__Task details__
In the entries below, find the line with "Mesdames, Messieurs de la majorité" and the line with "Le gouvernement de votre Premier ministre a"; give again those lines and every line between them, exactly.

Dataset entries:
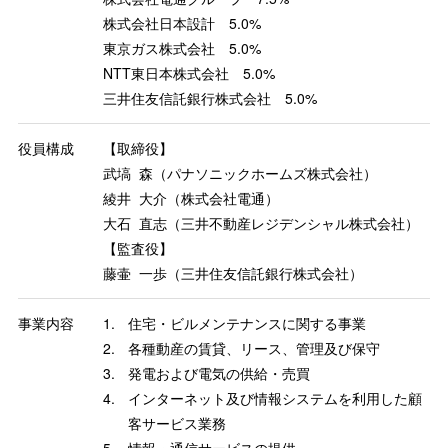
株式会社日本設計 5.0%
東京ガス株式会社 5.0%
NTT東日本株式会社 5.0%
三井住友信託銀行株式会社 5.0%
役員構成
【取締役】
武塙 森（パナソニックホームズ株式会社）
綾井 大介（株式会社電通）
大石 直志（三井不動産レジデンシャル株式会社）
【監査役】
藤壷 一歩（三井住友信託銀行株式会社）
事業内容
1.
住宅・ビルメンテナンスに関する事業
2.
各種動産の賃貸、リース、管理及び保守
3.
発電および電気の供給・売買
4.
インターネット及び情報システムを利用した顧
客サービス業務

---

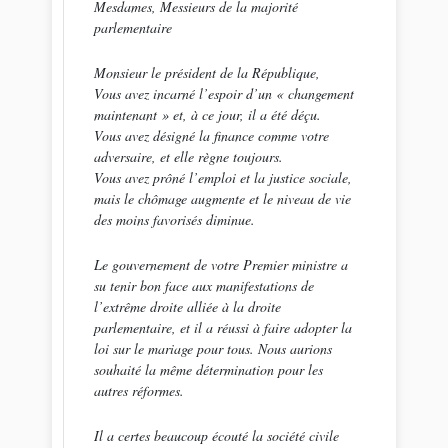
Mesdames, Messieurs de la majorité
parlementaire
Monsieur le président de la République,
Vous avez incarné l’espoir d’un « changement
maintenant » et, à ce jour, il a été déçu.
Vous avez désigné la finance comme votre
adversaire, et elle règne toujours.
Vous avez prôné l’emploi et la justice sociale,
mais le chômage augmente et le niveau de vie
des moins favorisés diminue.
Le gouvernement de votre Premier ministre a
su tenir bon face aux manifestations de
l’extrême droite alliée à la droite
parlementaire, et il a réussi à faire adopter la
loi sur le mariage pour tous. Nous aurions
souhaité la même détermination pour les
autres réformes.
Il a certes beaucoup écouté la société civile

__Expected answer__
Mesdames, Messieurs de la majorité
parlementaire
Monsieur le président de la République,
Vous avez incarné l’espoir d’un « changement
maintenant » et, à ce jour, il a été déçu.
Vous avez désigné la finance comme votre
adversaire, et elle règne toujours.
Vous avez prôné l’emploi et la justice sociale,
mais le chômage augmente et le niveau de vie
des moins favorisés diminue.
Le gouvernement de votre Premier ministre a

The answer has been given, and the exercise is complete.